=== Your goal ===
Reproduce, exactly and in full, only the lines below from the one containing "يارا المصري" through the one containing "من ناحية أخرى ، يقول مؤيدو مشاركة حماس في ال".

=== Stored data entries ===
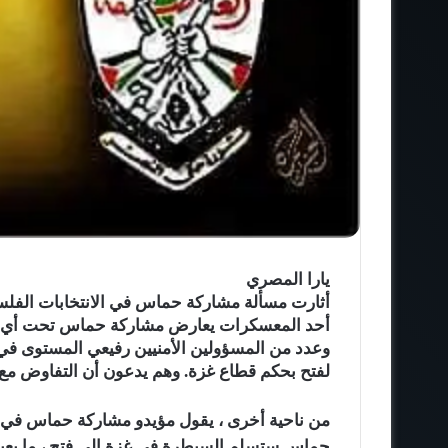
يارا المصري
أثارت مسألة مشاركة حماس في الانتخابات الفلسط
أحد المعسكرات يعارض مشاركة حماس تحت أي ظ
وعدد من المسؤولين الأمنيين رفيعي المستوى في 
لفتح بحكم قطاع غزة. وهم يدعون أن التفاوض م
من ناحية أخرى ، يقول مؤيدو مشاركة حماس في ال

...

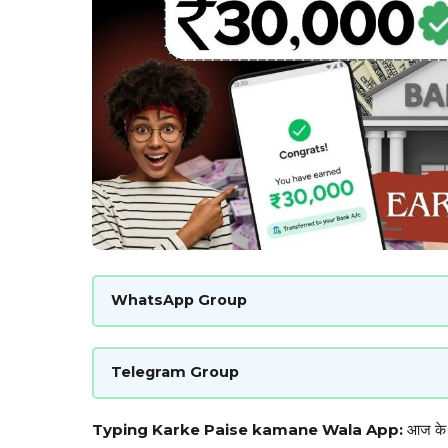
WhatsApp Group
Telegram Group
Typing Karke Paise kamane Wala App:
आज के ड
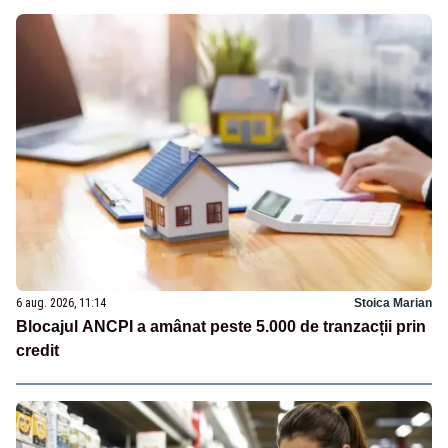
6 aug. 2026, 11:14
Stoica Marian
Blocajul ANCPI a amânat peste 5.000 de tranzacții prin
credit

=== Answer box ===
يارا المصري
أثارت مسألة مشاركة حماس في الانتخابات الفلسط
أحد المعسكرات يعارض مشاركة حماس تحت أي ظ
وعدد من المسؤولين الأمنيين رفيعي المستوى في 
لفتح بحكم قطاع غزة. وهم يدعون أن التفاوض م
من ناحية أخرى ، يقول مؤيدو مشاركة حماس في ال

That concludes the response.